Capt. John Wright and Firefighter Gus Trujillo nearly died while battling a house fire in June while searching the second floor of the home after the report of a possible entrapment, according to KXAS-TV.

Conditions quickly worsened and the two men were unable to find their way out.

"I've had a few close calls in my career but never thought, 'I'm dead. This is it,'" Wright told the news station.

He reached for his radio and called a Mayday.

That was the first time the distress call had been used by one of the department's members.

Firefighters rushed into the house while they began looking for another way out.

"The only thing I could hear is my heartbeat," Trujillo said. "I could hear the radio traffic 100 miles away, and you're in the zone, pretty much.
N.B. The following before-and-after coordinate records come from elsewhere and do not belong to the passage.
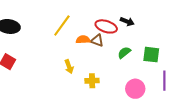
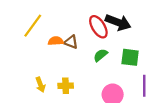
black arrow: (127, 21) -> (118, 22), moved, size x1.6
red ellipse: (106, 26) -> (98, 27), moved, turned 40
yellow arrow: (69, 67) -> (40, 85), moved

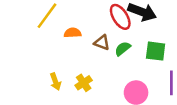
brown triangle: (71, 42) -> (102, 43), moved
yellow cross: (66, 86) -> (84, 83), turned -32

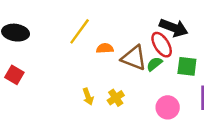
red ellipse: (120, 17) -> (162, 45), moved
brown triangle: (102, 43) -> (134, 58), size x1.6

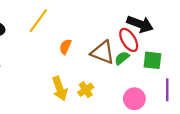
yellow line: (80, 31) -> (38, 21), moved
orange semicircle: (105, 48) -> (65, 47), moved, turned -63
yellow arrow: (88, 97) -> (60, 89), size x1.5

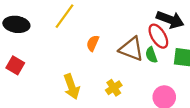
green semicircle: (122, 58) -> (151, 55), turned -70
yellow arrow: (60, 89) -> (72, 87), moved

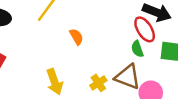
orange semicircle: (93, 43) -> (76, 37), turned 126
brown triangle: (131, 49) -> (128, 77), moved

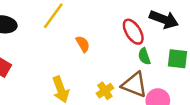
red ellipse: (145, 29) -> (133, 32), moved

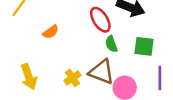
orange semicircle: (83, 44) -> (51, 32), turned 84

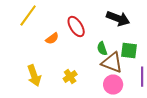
red ellipse: (100, 20) -> (76, 26), moved
brown triangle: (102, 72) -> (112, 62), moved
I can't explain it."

The two men located two small windows and pounded on them until they broke.

Trujillo climbed onto the roof, but his partner was unable to make it out after his air pack became caught on the window frame.

Wright said he was close to giving up all hope, but Trujillo tried to rescue him from the roof, pulling his body through the frame.

He finally made it out and the two made it down to safety.

Both men were burned and Wright was left with a reminder of what happened that day. Trujillo's handprint was burned into his wrist where he grabbed him.

"I'd have died for sure if he hadn't done that," Wright said.

The two firefighters are back at work and want to share their story with others across the country.